Work instructions:
Print out each entry below in full, exactly as given, excluding pictures.

[Rendered page images]
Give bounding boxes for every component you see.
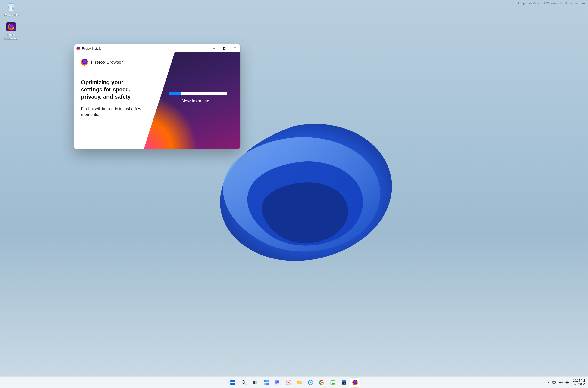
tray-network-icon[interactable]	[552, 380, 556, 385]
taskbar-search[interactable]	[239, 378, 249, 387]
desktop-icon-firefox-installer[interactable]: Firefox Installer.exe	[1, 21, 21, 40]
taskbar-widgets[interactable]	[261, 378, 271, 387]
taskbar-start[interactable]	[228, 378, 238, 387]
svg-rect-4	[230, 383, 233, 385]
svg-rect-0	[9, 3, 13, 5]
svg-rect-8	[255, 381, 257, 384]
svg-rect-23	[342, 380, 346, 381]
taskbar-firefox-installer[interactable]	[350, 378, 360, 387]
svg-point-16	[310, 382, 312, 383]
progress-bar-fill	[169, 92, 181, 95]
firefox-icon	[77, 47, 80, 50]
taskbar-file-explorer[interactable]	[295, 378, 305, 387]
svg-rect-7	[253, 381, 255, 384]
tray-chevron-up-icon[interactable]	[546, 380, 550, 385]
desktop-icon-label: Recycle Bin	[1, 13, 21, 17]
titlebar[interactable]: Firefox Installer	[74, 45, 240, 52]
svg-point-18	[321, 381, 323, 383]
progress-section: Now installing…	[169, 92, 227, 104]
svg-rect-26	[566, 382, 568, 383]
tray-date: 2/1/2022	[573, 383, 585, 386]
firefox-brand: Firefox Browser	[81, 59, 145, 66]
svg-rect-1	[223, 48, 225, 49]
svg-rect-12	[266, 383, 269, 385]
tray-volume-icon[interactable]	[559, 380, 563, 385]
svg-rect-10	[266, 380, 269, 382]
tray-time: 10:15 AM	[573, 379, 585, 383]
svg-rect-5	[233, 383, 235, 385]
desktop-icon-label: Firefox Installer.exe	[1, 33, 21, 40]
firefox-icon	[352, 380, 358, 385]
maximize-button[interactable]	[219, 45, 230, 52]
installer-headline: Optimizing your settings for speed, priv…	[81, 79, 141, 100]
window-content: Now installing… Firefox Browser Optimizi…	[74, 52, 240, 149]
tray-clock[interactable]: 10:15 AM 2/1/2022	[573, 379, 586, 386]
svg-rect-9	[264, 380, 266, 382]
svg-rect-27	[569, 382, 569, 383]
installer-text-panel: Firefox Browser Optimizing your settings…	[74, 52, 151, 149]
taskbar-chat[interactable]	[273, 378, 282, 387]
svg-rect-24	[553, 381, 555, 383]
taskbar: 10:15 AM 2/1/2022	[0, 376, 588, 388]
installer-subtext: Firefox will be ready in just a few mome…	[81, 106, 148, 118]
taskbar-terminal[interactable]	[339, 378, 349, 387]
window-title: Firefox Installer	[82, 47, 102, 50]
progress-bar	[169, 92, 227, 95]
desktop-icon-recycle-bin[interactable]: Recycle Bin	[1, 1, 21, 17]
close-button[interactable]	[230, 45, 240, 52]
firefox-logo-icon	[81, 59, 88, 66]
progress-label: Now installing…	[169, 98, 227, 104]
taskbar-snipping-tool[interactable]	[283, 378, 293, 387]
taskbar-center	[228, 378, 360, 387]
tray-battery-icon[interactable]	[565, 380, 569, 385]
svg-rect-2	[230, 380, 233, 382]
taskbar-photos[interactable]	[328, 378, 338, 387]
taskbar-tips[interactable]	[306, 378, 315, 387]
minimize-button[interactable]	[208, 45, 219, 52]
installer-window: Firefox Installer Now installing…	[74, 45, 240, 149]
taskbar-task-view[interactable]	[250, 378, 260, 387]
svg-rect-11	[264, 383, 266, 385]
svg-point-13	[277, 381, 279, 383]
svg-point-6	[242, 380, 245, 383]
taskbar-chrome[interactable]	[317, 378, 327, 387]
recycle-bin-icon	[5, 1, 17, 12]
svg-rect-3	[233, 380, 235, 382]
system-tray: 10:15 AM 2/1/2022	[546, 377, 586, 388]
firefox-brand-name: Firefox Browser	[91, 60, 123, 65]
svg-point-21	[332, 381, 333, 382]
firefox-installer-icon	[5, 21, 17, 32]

Task output:
Give bounding boxes for every component you see.
tray-network-icon[interactable]	[552, 380, 556, 385]
taskbar-search[interactable]	[239, 378, 249, 387]
desktop-icon-firefox-installer[interactable]: Firefox Installer.exe	[1, 21, 21, 40]
taskbar-widgets[interactable]	[261, 378, 271, 387]
taskbar-start[interactable]	[228, 378, 238, 387]
svg-rect-4	[230, 383, 233, 385]
svg-rect-0	[9, 3, 13, 5]
svg-rect-8	[255, 381, 257, 384]
svg-rect-23	[342, 380, 346, 381]
taskbar-firefox-installer[interactable]	[350, 378, 360, 387]
svg-point-16	[310, 382, 312, 383]
progress-bar-fill	[169, 92, 181, 95]
firefox-icon	[77, 47, 80, 50]
taskbar-file-explorer[interactable]	[295, 378, 305, 387]
svg-rect-7	[253, 381, 255, 384]
tray-chevron-up-icon[interactable]	[546, 380, 550, 385]
desktop-icon-label: Recycle Bin	[1, 13, 21, 17]
titlebar[interactable]: Firefox Installer	[74, 45, 240, 52]
svg-point-18	[321, 381, 323, 383]
progress-section: Now installing…	[169, 92, 227, 104]
svg-rect-26	[566, 382, 568, 383]
tray-date: 2/1/2022	[573, 383, 585, 386]
firefox-brand: Firefox Browser	[81, 59, 145, 66]
svg-rect-1	[223, 48, 225, 49]
svg-rect-12	[266, 383, 269, 385]
tray-volume-icon[interactable]	[559, 380, 563, 385]
svg-rect-10	[266, 380, 269, 382]
tray-time: 10:15 AM	[573, 379, 585, 383]
svg-rect-5	[233, 383, 235, 385]
desktop-icon-label: Firefox Installer.exe	[1, 33, 21, 40]
firefox-icon	[352, 380, 358, 385]
maximize-button[interactable]	[219, 45, 230, 52]
installer-headline: Optimizing your settings for speed, priv…	[81, 79, 141, 100]
window-content: Now installing… Firefox Browser Optimizi…	[74, 52, 240, 149]
tray-clock[interactable]: 10:15 AM 2/1/2022	[573, 379, 586, 386]
svg-rect-9	[264, 380, 266, 382]
svg-rect-27	[569, 382, 569, 383]
installer-text-panel: Firefox Browser Optimizing your settings…	[74, 52, 151, 149]
taskbar-chat[interactable]	[273, 378, 282, 387]
svg-rect-24	[553, 381, 555, 383]
taskbar: 10:15 AM 2/1/2022	[0, 376, 588, 388]
installer-subtext: Firefox will be ready in just a few mome…	[81, 106, 148, 118]
taskbar-terminal[interactable]	[339, 378, 349, 387]
window-title: Firefox Installer	[82, 47, 102, 50]
progress-bar	[169, 92, 227, 95]
desktop-icon-recycle-bin[interactable]: Recycle Bin	[1, 1, 21, 17]
close-button[interactable]	[230, 45, 240, 52]
firefox-logo-icon	[81, 59, 88, 66]
progress-label: Now installing…	[169, 98, 227, 104]
taskbar-snipping-tool[interactable]	[283, 378, 293, 387]
taskbar-center	[228, 378, 360, 387]
tray-battery-icon[interactable]	[565, 380, 569, 385]
svg-rect-2	[230, 380, 233, 382]
taskbar-photos[interactable]	[328, 378, 338, 387]
taskbar-tips[interactable]	[306, 378, 315, 387]
minimize-button[interactable]	[208, 45, 219, 52]
installer-window: Firefox Installer Now installing…	[74, 45, 240, 149]
taskbar-task-view[interactable]	[250, 378, 260, 387]
svg-rect-11	[264, 383, 266, 385]
svg-point-13	[277, 381, 279, 383]
svg-point-6	[242, 380, 245, 383]
taskbar-chrome[interactable]	[317, 378, 327, 387]
recycle-bin-icon	[5, 1, 17, 12]
svg-rect-3	[233, 380, 235, 382]
system-tray: 10:15 AM 2/1/2022	[546, 377, 586, 388]
firefox-brand-name: Firefox Browser	[91, 60, 123, 65]
svg-point-21	[332, 381, 333, 382]
firefox-installer-icon	[5, 21, 17, 32]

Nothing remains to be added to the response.